La desigualdad urbana suele medirse a partir de los ingresos, pero también podría medirse a partir del tiempo. Mientras algunas personas pueden llegar a sus trabajos en quince o veinte minutos, otras necesitan dos horas para recorrer la misma ciudad. Mientras unos disponen de tiempo para actividades recreativas o familiares, otros apenas logran completar las obligaciones básicas de cada día. En ese sentido, la distancia se convierte en una forma de desigualdad que pocas veces reconocemos.
No es casualidad que los sectores con menores ingresos sean, frecuentemente, quienes enfrentan los trayectos más largos. La vivienda cercana a las zonas con mejores servicios, infraestructura y oportunidades suele tener precios más elevados. Quienes no pueden acceder a ella terminan desplazándose hacia la periferia, donde el suelo es más barato, pero donde también son más escasos los empleos, el transporte eficiente y los equipamientos urbanos. Lo que aparentemente se ahorra en renta o hipoteca termina pagándose diariamente en tiempo y movilidad.
Esta realidad obliga a replantear una idea profundamente arraigada en la política pública: que el éxito de una estrategia de vivienda puede medirse únicamente por el número de casas construidas. Una vivienda digna no es solamente aquella que tiene paredes, techo y servicios básicos. También debe permitir el acceso razonable a las oportunidades que ofrece la ciudad. De poco sirve contar con una casa propia si para llegar al trabajo, a la escuela o a una consulta médica es necesario invertir varias horas cada día.
Las ciudades más habitables del mundo han comenzado a comprender esta realidad. La discusión ya no gira únicamente en torno a cuántas viviendas se construyen, sino a dónde se construyen y qué tan conectadas están con los principales destinos urbanos. La proximidad ha dejado de ser un lujo para convertirse en un objetivo de planeación. Acercar la vivienda a los servicios y los servicios a la vivienda representa una estrategia mucho más eficaz que seguir extendiendo indefinidamente las manchas urbanas.
En el fondo, la discusión es mucho más profunda de lo que parece.
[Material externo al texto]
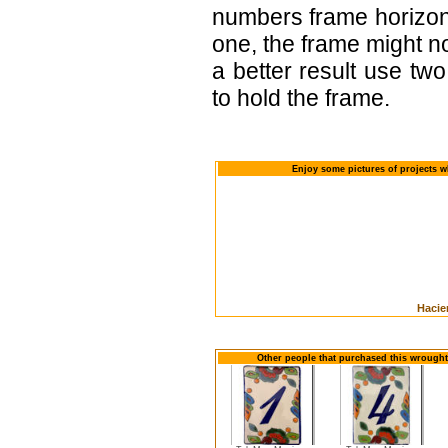
numbers frame horizont
one, the frame might no
a better result use tw
to hold the frame.
Enjoy some pictures of projects w
Hacie
Other people that purchased this wrought 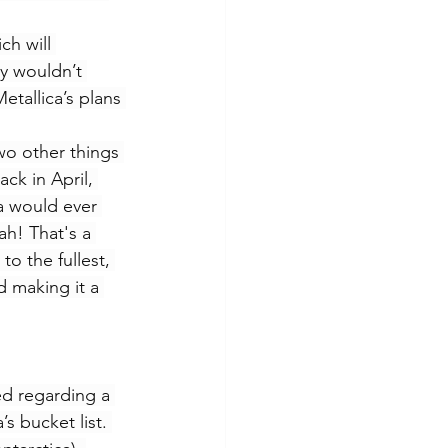
ch will 
cy wouldn’t 
etallica’s plans 
wo other things 
ck in April, 
ca would ever 
ah! That's a 
o the fullest, 
d making it a 
ed regarding a 
s bucket list. 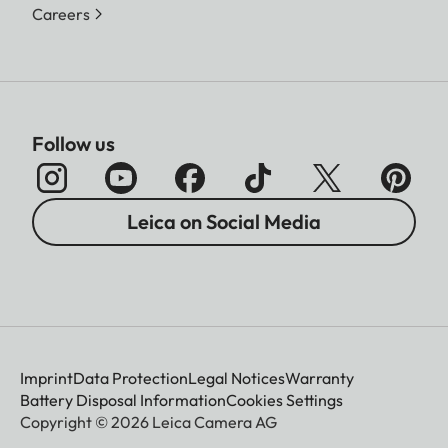
Careers
Follow us
Leica on Social Media
Imprint
Data Protection
Legal Notices
Warranty
Battery Disposal Information
Cookies Settings
Copyright © 2026 Leica Camera AG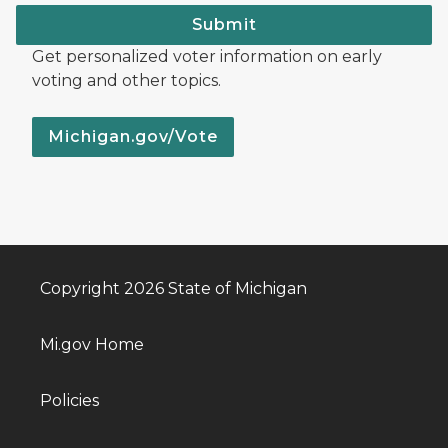
Submit
Get personalized voter information on early
voting and other topics.
Michigan.gov/Vote
Copyright 2026 State of Michigan
Mi.gov Home
Policies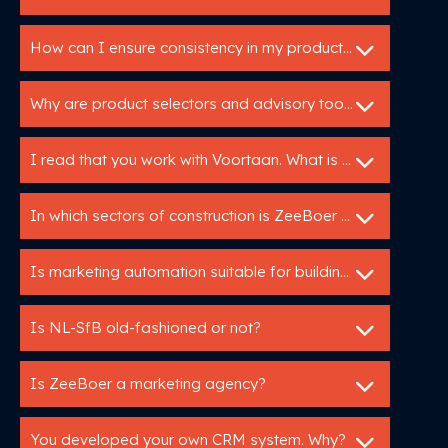
How can I ensure consistency in my product data across different channels?
Why are product selectors and advisory tools so valuable for building product manufacturers?
I read that you work with Voortaan. What is that
In which sectors of construction is ZeeBoer active?
Is marketing automation suitable for building manufacturers?
Is NL-SfB old-fashioned or not?
Is ZeeBoer a marketing agency?
You developed your own CRM system. Why?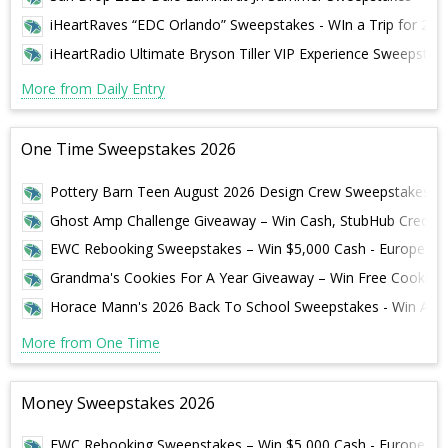
iHeartRaves “EDC Orlando” Sweepstakes - WIn a Trip for 2 to
iHeartRadio Ultimate Bryson Tiller VIP Experience Sweepstakes
More from Daily Entry
One Time Sweepstakes 2026
Pottery Barn Teen August 2026 Design Crew Sweepstakes – W
Ghost Amp Challenge Giveaway – Win Cash, StubHub Credit &
EWC Rebooking Sweepstakes – Win $5,000 Cash - European 
Grandma's Cookies For A Year Giveaway – Win Free Cookies 
Horace Mann's 2026 Back To School Sweepstakes - Win A S
More from One Time
Money Sweepstakes 2026
EWC Rebooking Sweepstakes – Win $5,000 Cash - European 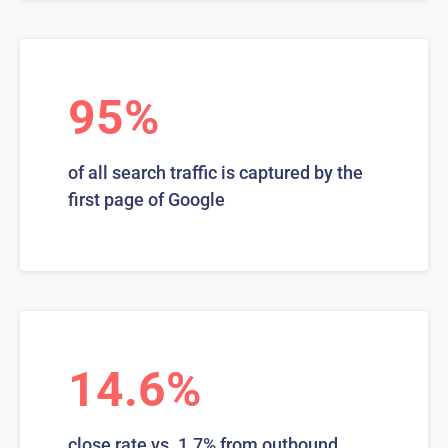
95%
of all search traffic is captured by the
first page of Google
14.6%
close rate vs. 1.7% from outbound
Hablar de distancias no es solamente hablar de calles, avenidas o rutas de transporte. Es hablar de la manera en que distribuimos el tiempo de las personas. Es decidir quién puede disfrutar de una hora adicional con sus hijos y quién debe pasarla en un embotellamiento. Es determinar quién tiene acceso cercano a las oportunidades y quién debe recorrer grandes trayectos para alcanzarlas.
Quizá por eso el verdadero precio de una vivienda no debería calcularse únicamente en pesos por metro cuadrado. También debería medirse en minutos de traslado, en horas recuperadas y en calidad de vida.
Porque, al final, el recurso más valioso que posee cualquier persona no es el dinero. Es el tiempo. Y cuando una ciudad obliga a millones de habitantes a gastarlo diariamente en desplazamientos interminables, el costo de vivir lejos termina siendo mucho más alto de lo que cualquier anuncio inmobiliario está dispuesto a reconocer.